▸ Exercise aim
When you reach the line containing "remplir une fonction utile." in the entries below, begin reproducing lines exactly, and stop once the line containing "matériaux sont les" is done.

'''

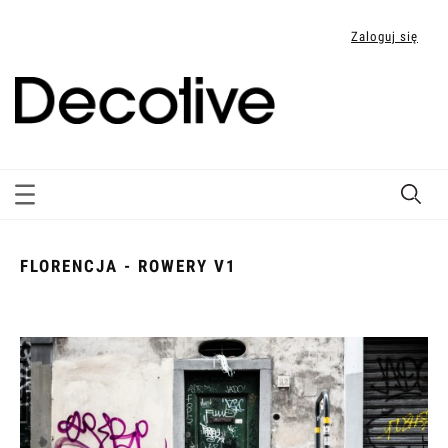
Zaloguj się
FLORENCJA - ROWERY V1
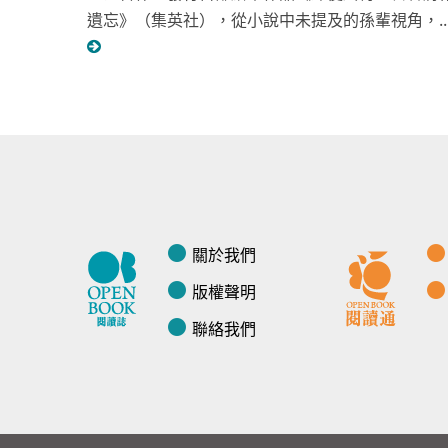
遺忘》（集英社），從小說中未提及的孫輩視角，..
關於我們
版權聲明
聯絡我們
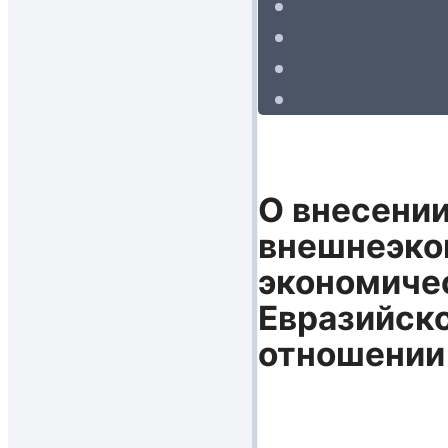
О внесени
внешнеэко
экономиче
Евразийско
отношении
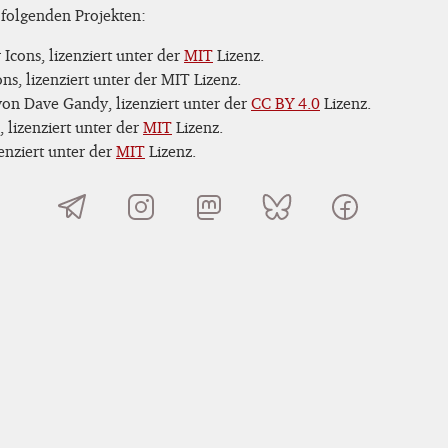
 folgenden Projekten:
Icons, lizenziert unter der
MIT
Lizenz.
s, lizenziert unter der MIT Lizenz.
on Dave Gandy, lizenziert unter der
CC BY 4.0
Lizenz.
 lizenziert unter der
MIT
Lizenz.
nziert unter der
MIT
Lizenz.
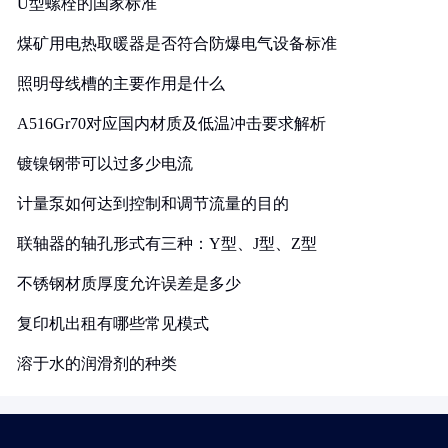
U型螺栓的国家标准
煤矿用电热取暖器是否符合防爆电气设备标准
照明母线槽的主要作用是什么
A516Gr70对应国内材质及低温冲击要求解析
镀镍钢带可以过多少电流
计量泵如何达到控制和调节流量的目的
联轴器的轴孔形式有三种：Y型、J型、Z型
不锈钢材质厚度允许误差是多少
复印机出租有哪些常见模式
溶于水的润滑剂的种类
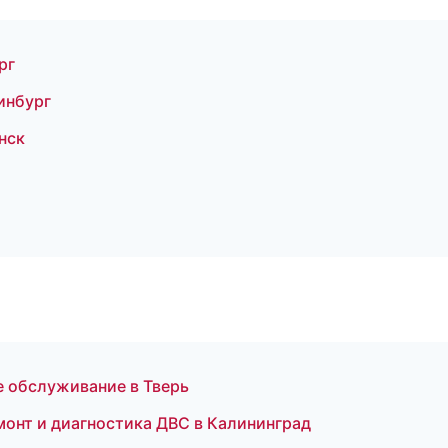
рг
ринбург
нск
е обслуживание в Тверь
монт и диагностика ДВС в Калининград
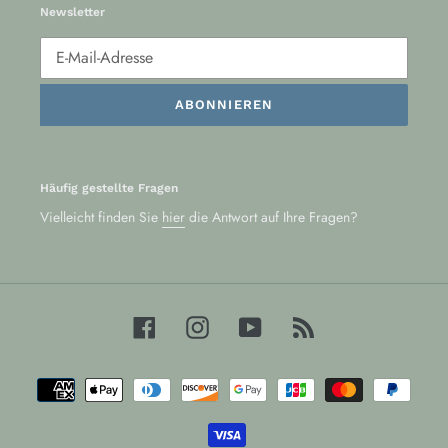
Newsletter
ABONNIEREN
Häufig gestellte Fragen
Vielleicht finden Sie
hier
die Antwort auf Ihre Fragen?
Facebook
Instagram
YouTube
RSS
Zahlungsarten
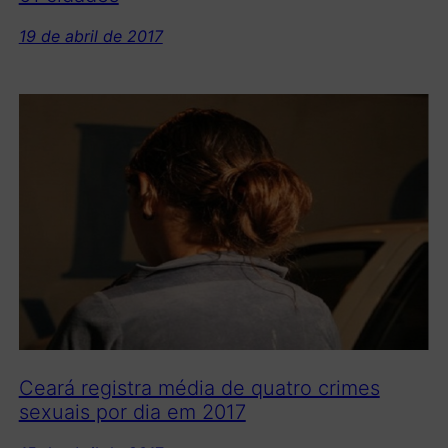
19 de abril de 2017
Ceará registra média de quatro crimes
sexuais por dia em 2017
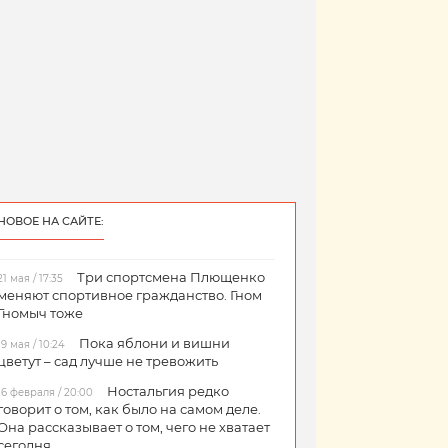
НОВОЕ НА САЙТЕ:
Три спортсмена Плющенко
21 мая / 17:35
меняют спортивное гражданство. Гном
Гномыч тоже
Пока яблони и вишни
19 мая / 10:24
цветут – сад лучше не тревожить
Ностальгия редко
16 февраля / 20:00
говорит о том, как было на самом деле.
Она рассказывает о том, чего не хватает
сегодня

'''
'''

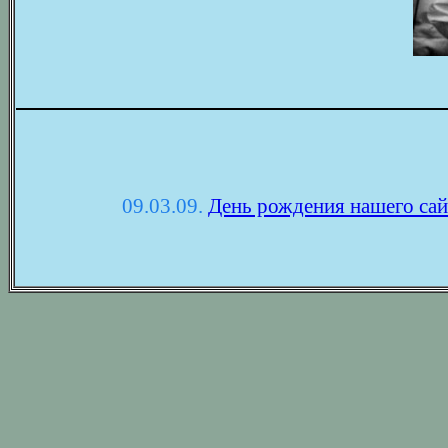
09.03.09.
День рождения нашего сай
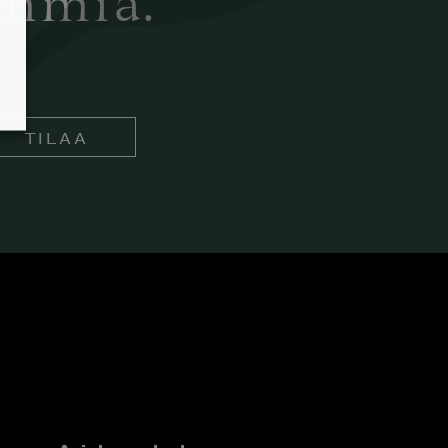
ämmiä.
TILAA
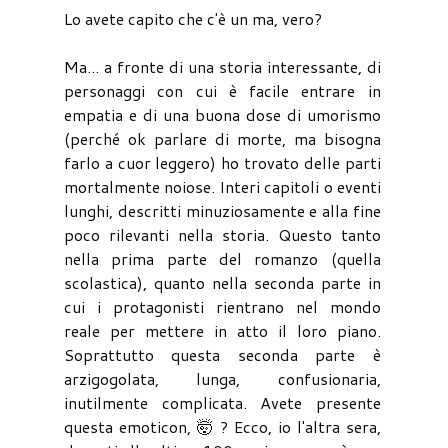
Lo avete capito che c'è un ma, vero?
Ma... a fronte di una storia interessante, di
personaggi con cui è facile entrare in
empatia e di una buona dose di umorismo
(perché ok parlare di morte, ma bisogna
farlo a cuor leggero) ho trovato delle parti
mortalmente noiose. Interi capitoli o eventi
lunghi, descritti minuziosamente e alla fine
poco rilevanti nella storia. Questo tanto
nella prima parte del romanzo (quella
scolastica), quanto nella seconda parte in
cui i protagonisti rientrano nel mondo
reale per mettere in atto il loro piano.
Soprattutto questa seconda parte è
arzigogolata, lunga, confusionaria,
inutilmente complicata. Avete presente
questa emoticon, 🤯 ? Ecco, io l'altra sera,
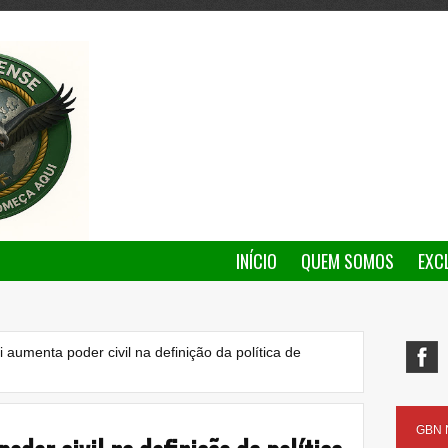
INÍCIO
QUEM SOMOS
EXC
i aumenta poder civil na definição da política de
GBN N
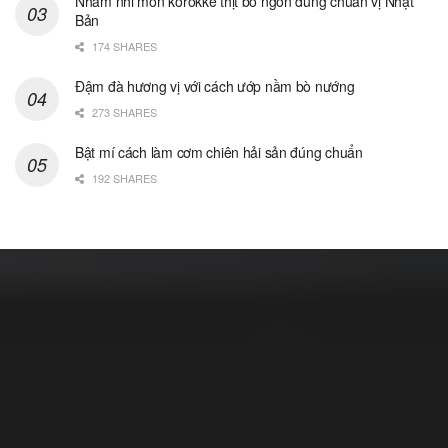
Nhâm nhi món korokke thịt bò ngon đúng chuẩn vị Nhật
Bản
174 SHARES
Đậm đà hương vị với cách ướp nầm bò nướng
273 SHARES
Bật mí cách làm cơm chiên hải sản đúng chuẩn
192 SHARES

'''
'''

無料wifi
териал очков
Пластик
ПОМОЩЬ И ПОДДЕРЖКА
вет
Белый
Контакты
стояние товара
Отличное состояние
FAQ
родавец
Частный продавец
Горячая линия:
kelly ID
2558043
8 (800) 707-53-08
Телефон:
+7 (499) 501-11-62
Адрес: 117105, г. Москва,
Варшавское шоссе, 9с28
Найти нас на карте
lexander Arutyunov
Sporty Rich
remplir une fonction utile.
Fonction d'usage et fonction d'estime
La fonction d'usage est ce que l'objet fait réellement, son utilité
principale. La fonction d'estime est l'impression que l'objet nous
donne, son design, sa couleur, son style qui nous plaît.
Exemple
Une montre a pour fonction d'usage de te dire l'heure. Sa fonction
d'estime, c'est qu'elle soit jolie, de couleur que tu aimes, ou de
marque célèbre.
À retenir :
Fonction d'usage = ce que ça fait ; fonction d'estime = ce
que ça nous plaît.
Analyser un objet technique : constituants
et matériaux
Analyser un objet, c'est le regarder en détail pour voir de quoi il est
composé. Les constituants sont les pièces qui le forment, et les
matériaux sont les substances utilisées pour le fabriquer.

'''

▸ Output of the task
remplir une fonction utile.
Fonction d'usage et fonction d'estime
La fonction d'usage est ce que l'objet fait réellement, son utilité
principale. La fonction d'estime est l'impression que l'objet nous
donne, son design, sa couleur, son style qui nous plaît.
Exemple
Une montre a pour fonction d'usage de te dire l'heure. Sa fonction
d'estime, c'est qu'elle soit jolie, de couleur que tu aimes, ou de
marque célèbre.
À retenir :
Fonction d'usage = ce que ça fait ; fonction d'estime = ce
que ça nous plaît.
Analyser un objet technique : constituants
et matériaux
Analyser un objet, c'est le regarder en détail pour voir de quoi il est
composé. Les constituants sont les pièces qui le forment, et les
matériaux sont les substances utilisées pour le fabriquer.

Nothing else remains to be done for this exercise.